**What is required**
In the records below, begin at the line containing "Bebauung freigehalten werden." and end at the line containing "des Landschaftswasserhaushalts sicher"; quote every line in that span exactly, including both boundary lines, and no others.
========================================
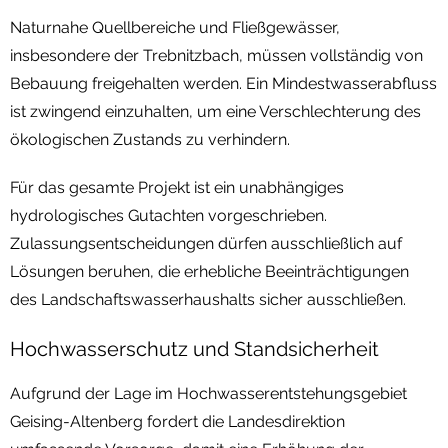
Naturnahe Quellbereiche und Fließgewässer,
insbesondere der Trebnitzbach, müssen vollständig von
Bebauung freigehalten werden. Ein Mindestwasserabfluss
ist zwingend einzuhalten, um eine Verschlechterung des
ökologischen Zustands zu verhindern.
Für das gesamte Projekt ist ein unabhängiges
hydrologisches Gutachten vorgeschrieben.
Zulassungsentscheidungen dürfen ausschließlich auf
Lösungen beruhen, die erhebliche Beeinträchtigungen
des Landschaftswasserhaushalts sicher ausschließen.
Hochwasserschutz und Standsicherheit
Aufgrund der Lage im Hochwasserentstehungsgebiet
Geising-Altenberg fordert die Landesdirektion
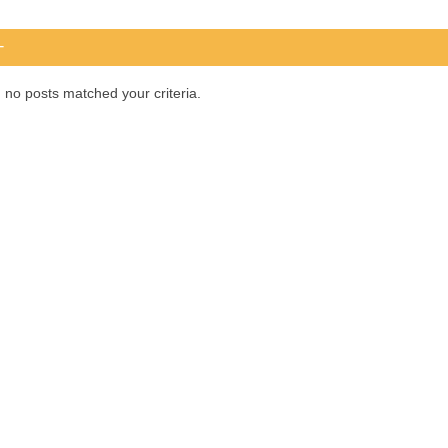
+
, no posts matched your criteria.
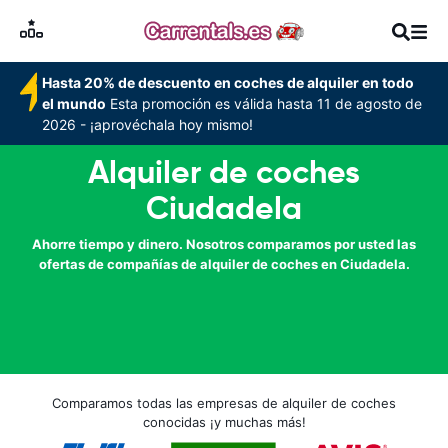
Hasta 20% de descuento en coches de alquiler en todo
el mundo
Esta promoción es válida hasta 11 de agosto de
2026 - ¡aprovéchala hoy mismo!
Alquiler de coches
Ciudadela
Ahorre tiempo y dinero. Nosotros comparamos por usted las
ofertas de compañías de alquiler de coches en Ciudadela.
Comparamos todas las empresas de alquiler de coches
conocidas ¡y muchas más!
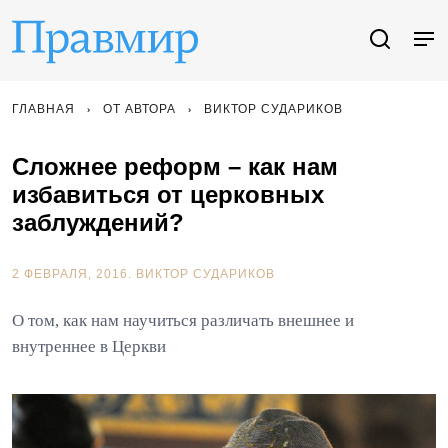
ГЛАВНАЯ
ОТ АВТОРА
ВИКТОР СУДАРИКОВ
Сложнее реформ – как нам
избавиться от церковных
заблуждений?
2 ФЕВРАЛЯ, 2016.
ВИКТОР СУДАРИКОВ
О том, как нам научиться различать внешнее и
внутреннее в Церкви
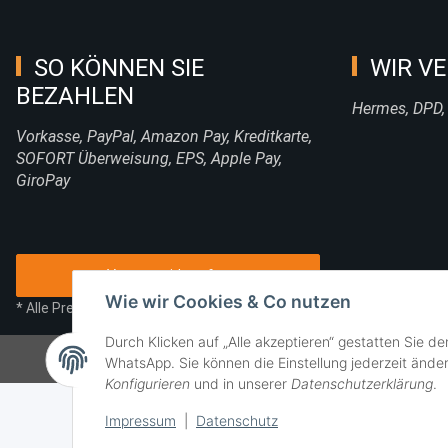
SO KÖNNEN SIE
WIR VE
BEZAHLEN
Hermes, DPD,
Vorkasse, PayPal, Amazon Pay, Kreditkarte,
SOFORT Überweisung, EPS, Apple Pay,
GiroPay
Vertrag widerrufen
Wie wir Cookies & Co nutzen
* Alle Preise inkl. gesetzlicher USt., zzgl.
Versand
Durch Klicken auf „Alle akzeptieren“ gestatten Sie d
WhatsApp. Sie können die Einstellung jederzeit änder
Konfigurieren
und in unserer
Datenschutzerklärung
.
Impressum
|
Datenschutz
========================================
**Answer**
Bebauung freigehalten werden. Ein Mindestwasserabfluss
ist zwingend einzuhalten, um eine Verschlechterung des
ökologischen Zustands zu verhindern.
Für das gesamte Projekt ist ein unabhängiges
hydrologisches Gutachten vorgeschrieben.
Zulassungsentscheidungen dürfen ausschließlich auf
Lösungen beruhen, die erhebliche Beeinträchtigungen
des Landschaftswasserhaushalts sicher ausschließen.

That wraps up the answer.